I feel pretty good, I have no symptoms like swelling in extremities or shortness of breath. I have to manage my energy levels carefully, but I get by pretty well on a combination of exercise, good hydration and plenty of sleep. I'm a self employed potter, I breed ponies, and my life is pretty good at the moment after many challenging years.

I saw my cardiologist today who said that it is time to put me in the hands of a surgeon to discuss my options and manage the timing of surgery if that is the best way to go. He said that even if my heart keeps going as it is for another 10 years at my age that is not really good enough, and I am kind of encouraged that he is thinking long term. But I know tricuspid valve surgery is risky, and having two other surgeries behind me only increases that risk.
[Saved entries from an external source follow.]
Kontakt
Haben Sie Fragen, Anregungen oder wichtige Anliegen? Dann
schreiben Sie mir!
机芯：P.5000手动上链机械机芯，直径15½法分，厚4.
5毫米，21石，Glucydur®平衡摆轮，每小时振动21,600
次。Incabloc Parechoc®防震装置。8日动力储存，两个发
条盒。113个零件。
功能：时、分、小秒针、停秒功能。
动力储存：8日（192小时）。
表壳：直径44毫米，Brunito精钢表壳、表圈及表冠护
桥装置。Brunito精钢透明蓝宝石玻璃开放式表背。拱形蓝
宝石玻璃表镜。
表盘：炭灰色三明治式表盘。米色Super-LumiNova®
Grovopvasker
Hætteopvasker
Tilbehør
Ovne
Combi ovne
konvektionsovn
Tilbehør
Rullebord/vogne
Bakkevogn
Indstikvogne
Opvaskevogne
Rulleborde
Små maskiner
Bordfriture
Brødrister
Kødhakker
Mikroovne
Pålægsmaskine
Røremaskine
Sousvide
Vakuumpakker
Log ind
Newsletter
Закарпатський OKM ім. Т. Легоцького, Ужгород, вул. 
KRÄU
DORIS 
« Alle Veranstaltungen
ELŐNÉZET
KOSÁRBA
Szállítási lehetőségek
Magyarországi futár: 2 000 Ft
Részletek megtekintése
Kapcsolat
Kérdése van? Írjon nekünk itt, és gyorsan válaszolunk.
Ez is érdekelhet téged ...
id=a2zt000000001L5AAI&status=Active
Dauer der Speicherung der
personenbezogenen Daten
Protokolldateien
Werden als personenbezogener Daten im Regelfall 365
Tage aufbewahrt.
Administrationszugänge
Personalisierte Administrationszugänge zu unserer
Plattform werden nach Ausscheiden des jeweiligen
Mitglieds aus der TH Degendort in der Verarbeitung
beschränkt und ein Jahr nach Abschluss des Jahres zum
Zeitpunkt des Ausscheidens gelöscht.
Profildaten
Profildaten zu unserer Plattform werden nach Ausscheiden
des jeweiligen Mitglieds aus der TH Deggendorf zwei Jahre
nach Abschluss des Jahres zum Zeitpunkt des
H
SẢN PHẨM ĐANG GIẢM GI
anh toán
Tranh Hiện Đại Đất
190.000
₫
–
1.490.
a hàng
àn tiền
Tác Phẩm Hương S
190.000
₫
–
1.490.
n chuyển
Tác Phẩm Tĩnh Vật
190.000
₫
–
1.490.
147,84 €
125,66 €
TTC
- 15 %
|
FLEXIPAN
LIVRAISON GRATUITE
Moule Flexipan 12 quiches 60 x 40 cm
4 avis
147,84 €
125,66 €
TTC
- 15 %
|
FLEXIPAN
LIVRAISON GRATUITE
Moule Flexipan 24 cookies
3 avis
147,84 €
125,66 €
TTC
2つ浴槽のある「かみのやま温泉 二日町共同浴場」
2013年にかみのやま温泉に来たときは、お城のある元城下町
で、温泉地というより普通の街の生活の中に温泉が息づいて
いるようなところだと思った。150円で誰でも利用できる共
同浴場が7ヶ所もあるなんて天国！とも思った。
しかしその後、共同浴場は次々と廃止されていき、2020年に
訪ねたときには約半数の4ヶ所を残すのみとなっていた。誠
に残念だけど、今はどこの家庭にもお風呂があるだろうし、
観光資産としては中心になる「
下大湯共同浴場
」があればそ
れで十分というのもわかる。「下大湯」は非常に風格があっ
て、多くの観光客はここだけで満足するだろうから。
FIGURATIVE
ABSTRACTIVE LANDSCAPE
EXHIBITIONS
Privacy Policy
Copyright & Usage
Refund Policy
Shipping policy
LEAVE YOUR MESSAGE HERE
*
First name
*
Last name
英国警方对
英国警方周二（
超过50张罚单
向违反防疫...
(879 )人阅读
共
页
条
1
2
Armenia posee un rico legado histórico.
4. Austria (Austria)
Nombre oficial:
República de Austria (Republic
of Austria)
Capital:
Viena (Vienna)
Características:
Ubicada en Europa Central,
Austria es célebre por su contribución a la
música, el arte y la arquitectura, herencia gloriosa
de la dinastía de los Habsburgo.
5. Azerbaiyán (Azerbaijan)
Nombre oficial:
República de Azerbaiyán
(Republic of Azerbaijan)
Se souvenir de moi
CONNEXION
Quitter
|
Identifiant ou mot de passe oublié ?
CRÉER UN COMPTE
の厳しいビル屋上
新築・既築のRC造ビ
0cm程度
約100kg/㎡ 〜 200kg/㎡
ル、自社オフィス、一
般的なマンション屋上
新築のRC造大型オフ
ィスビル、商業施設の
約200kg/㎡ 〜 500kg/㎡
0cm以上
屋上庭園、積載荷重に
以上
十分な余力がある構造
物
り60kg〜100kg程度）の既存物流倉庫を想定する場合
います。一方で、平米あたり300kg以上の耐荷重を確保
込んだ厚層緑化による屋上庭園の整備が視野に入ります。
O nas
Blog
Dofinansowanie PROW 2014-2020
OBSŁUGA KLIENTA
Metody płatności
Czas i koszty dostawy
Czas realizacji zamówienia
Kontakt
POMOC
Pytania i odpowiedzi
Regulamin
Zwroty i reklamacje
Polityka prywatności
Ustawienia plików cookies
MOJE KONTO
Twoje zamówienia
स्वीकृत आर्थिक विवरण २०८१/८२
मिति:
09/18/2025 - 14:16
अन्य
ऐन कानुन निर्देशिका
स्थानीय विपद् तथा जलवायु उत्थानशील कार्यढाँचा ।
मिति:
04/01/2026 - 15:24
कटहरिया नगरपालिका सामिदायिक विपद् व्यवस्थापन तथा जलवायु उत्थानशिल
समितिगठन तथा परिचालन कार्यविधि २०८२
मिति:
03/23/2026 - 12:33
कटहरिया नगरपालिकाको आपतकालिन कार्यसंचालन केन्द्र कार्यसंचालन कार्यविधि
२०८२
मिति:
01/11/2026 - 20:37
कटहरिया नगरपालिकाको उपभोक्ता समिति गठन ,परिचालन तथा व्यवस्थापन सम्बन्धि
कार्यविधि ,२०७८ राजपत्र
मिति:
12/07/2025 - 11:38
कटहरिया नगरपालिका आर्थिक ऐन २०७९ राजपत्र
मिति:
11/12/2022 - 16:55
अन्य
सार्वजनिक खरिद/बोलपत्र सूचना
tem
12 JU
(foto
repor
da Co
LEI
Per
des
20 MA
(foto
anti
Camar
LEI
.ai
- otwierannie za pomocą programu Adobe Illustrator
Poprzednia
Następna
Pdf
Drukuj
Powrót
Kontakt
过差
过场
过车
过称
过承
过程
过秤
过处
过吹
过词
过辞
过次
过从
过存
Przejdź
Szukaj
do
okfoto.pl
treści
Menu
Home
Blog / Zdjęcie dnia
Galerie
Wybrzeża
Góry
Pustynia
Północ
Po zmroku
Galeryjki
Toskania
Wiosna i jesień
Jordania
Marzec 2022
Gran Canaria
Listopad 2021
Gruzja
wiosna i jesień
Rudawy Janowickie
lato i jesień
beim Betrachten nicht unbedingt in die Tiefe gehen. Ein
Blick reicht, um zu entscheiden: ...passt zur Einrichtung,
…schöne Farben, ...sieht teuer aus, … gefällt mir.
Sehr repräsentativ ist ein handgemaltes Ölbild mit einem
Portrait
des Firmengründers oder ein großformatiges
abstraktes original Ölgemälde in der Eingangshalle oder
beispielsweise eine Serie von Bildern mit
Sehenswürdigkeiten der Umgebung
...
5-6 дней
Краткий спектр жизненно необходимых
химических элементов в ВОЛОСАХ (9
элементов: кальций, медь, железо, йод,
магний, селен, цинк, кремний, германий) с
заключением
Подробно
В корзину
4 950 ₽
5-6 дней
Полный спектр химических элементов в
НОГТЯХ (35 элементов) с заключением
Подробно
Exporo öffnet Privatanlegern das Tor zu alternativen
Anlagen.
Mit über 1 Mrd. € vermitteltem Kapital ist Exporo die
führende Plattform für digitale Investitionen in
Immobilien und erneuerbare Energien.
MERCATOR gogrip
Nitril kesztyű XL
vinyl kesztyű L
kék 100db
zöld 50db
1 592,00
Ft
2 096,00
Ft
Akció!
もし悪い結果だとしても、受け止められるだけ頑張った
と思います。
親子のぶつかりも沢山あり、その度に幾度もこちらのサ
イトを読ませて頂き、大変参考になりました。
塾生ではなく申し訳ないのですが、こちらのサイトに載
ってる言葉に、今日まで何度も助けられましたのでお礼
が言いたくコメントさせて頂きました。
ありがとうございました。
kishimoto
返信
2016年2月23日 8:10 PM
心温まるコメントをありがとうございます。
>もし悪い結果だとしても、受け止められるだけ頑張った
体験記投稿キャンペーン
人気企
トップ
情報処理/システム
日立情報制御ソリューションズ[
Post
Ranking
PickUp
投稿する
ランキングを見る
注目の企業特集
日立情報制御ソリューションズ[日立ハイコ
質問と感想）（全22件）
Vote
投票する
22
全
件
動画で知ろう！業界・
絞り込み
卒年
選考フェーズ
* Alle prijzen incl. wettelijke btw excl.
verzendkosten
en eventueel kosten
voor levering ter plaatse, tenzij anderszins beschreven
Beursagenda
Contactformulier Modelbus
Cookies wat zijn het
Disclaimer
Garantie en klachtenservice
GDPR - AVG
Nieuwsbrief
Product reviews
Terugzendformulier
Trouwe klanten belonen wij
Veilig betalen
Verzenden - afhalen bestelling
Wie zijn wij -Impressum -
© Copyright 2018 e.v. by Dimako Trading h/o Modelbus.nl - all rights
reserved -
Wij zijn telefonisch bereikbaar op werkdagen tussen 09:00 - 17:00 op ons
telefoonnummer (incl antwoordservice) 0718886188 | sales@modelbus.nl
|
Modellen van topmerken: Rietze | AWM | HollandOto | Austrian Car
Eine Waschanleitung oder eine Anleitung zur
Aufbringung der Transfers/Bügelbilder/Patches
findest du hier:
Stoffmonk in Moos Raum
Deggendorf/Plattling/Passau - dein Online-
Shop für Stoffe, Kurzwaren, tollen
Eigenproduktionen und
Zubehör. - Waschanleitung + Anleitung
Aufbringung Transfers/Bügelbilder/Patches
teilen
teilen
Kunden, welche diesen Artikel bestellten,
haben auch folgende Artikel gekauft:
I remember waking up after my second AVR with my new mech valve that should last forever and feeling absolutely elated that I had survived and would not have to go through another OHS. To get 18 years down the track and be facing it again is a lot to deal with. I have so many memories of my time in hospital, and none of them are good. I've had bad anxiety about my health for most of the last 15 years, and it is only recently that I have been able to start making longer-term plans again. So... yeah, it's a lot.

I know there is a good chance that I could come out of surgery in better shape than I went in and be able to live an active life for a good while yet, but I am still pretty scared.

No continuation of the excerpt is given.